- [The task] All of the data that follows should be given again exactly, without its images.
-*-*-
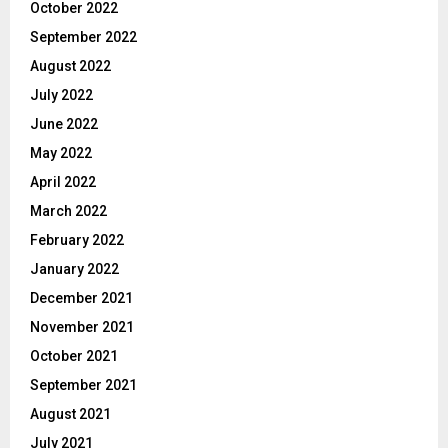
October 2022
September 2022
August 2022
July 2022
June 2022
May 2022
April 2022
March 2022
February 2022
January 2022
December 2021
November 2021
October 2021
September 2021
August 2021
July 2021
-*-*-
- [Your solution]
October 2022
September 2022
August 2022
July 2022
June 2022
May 2022
April 2022
March 2022
February 2022
January 2022
December 2021
November 2021
October 2021
September 2021
August 2021
July 2021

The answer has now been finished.